It’s also good to know that even people of great wealth or notoriety are still just people! They failed, made mistakes, got angry and still found the strength to get up and get going again! What an inspiration!
Helen Keller is one of my all time favorites. This child had issues that even now would likely best the “best of us!” Yet, once the right person entered her life and recognized how to deal with the problems head on, progress was made! Helen Keller later became an author and lecturer, as well as, a political activist despite being both deaf and blind. To overcome such obstacles and be successful in life, is amazing!
My daughter said, as a teenager, the most remarkable biography she recalled was "Lizzie," about a girl on trial for killing her parents with an ax in 1892. Lizzie was eventually acquitted and the case never solved. They say truth is stranger than fiction and people’s real lives are often so filled with the “little things” that make up the larger part of their lives that creating a plot can never be as convincing or interesting as the real events. It is also fascinating because the situation encourages us to try to figure out what makes minds operate the way they do.
While the Helen Keller story and the Lizzie story are on opposite ends of the spectrum, each had an emotional process to work through.
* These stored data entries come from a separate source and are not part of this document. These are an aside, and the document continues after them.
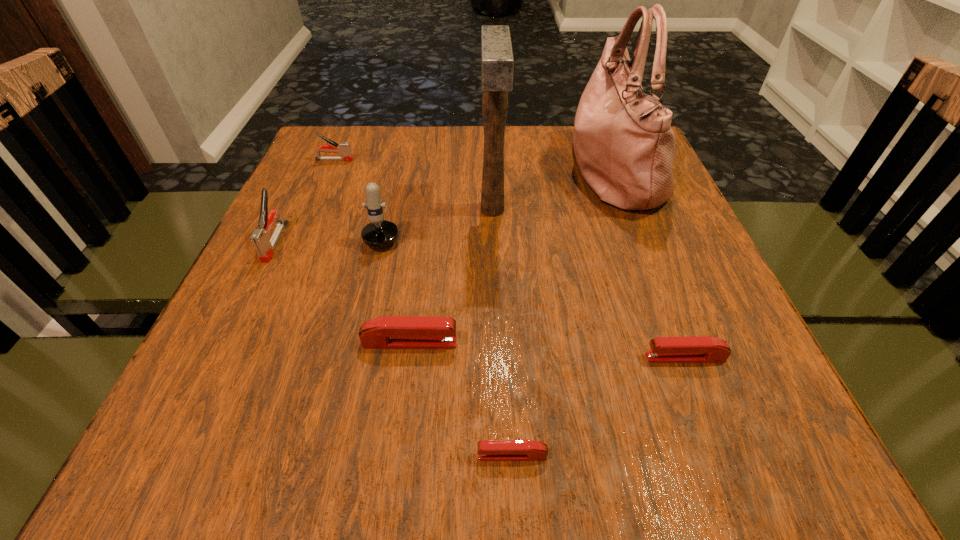 Image resolution: width=960 pixels, height=540 pixels. In order to click on vacant region located on the handle side of the fourth shortest object in this screenshot , I will do `click(503, 160)`.

This screenshot has height=540, width=960. In order to click on vacant space situated 0.250m on the front-facing side of the third shortest stapler in this screenshot , I will do `click(613, 342)`.

The image size is (960, 540). I want to click on free location located on the front-facing side of the rightmost stapler, so click(x=517, y=357).

This screenshot has height=540, width=960. In order to click on vacant space situated on the front-facing side of the rightmost stapler in this screenshot , I will do click(x=421, y=357).

Identify the location of vacant area situated on the front-facing side of the rightmost stapler. (467, 357).

This screenshot has height=540, width=960. Find the location of `vacant space located on the front-facing side of the smallest red stapler`. vacant space located on the front-facing side of the smallest red stapler is located at coordinates [x=318, y=455].

Identify the location of vacant area situated on the front-facing side of the smallest red stapler. (219, 455).

Where is `free space located on the front-facing side of the smallest red stapler`? This screenshot has height=540, width=960. free space located on the front-facing side of the smallest red stapler is located at coordinates (401, 455).

At what (x,y) coordinates should I click in order to perform the action: click on handbag at the far edge. Please return your answer as a coordinate pair (x, y). Looking at the image, I should click on coord(624,145).

At what (x,y) coordinates should I click in order to perform the action: click on stapler present at the far edge. Please return your answer as a coordinate pair (x, y). The image size is (960, 540). Looking at the image, I should click on (344, 149). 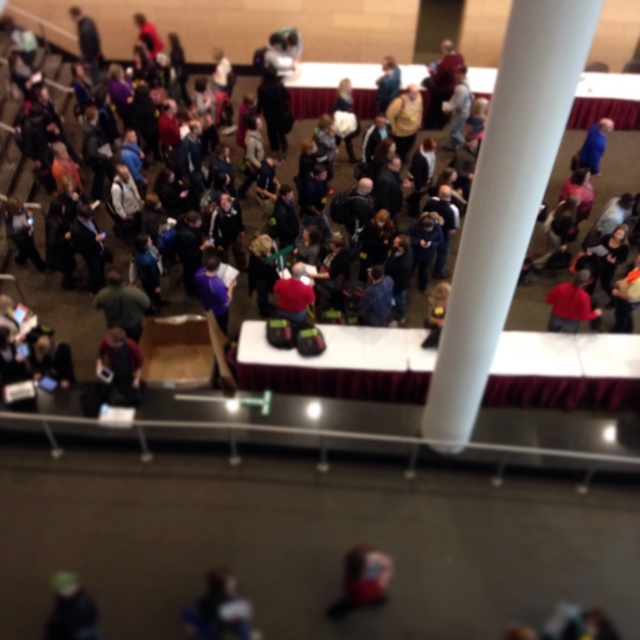 Is point (122, 42) farther from camera compared to point (96, 621)?

Yes, it is behind point (96, 621).

Is dark gray hoodie at center in front of green knit hat at lower left?

That is True.

Where is `dark gray hoodie at center`? dark gray hoodie at center is located at coordinates (198, 19).

What do you see at coordinates (70, 609) in the screenshot?
I see `green knit hat at lower left` at bounding box center [70, 609].

Who is lower down, green knit hat at lower left or red matte shirt at center?

green knit hat at lower left is lower down.

Describe the element at coordinates (70, 609) in the screenshot. The width and height of the screenshot is (640, 640). I see `green knit hat at lower left` at that location.

What are the coordinates of `green knit hat at lower left` in the screenshot? It's located at (70, 609).

In the scene shown: Is dark gray hoodie at center bigger than red matte shirt at center?

Yes, dark gray hoodie at center is bigger than red matte shirt at center.

Does dark gray hoodie at center appear on the right side of red matte shirt at center?

In fact, dark gray hoodie at center is to the left of red matte shirt at center.

I want to click on dark gray hoodie at center, so click(x=198, y=19). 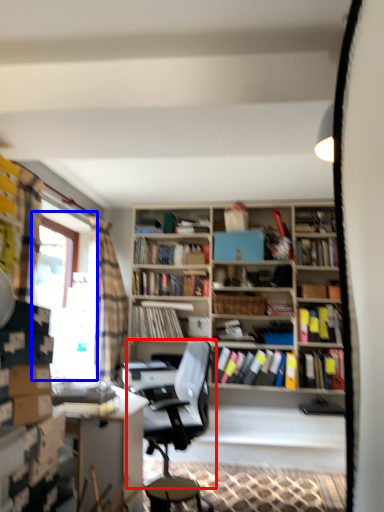 Question: Which of the following is the farthest to the observer, chair (highlighted by a red box) or window screen (highlighted by a blue box)?

Choices:
 (A) chair
 (B) window screen

Answer: (B)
Each was faced with decisions and situations that were turning points in their lives. Helen Keller had to decide to go down the path of education and allow herself to love and be loved. Lizzie, if you believe she murdered her parents, made the decision to cause great harm, even kill the parents she apparently found less than adequate. If, on the other hand, she wasn’t guilty of the horrible crime, she still had to deal with the charge and accusation of murder, not only from the police but her peers who lived in the town.
“The Walton’s” based on the life of Earl Hamner or even “Little House On The Prairie” based on the books and life of Laura Ingalls Wilder have the same appeal to me as reading a biography. To see into a person’s life; what they’re made of, how they face challenges, their joys and sorrows, all resonate with what’s real and in some small way with who we are as people.
If someone were to write a biography about you, what would they say? You may think you don’t have anything worthwhile in your life others would find interesting like overcoming a great obstacle such as slavery or poverty, or have a political connection, incredible wealth, fame or have a devastating medical handicap which you’ve overcome. But each of us has a story. That story is important to our children, grand children and our great grandchildren perhaps yet unborn. These are the threads that make families. These are the pieces of our lives that make us unique and the knowledge of our stories give strength and purpose to those who come after.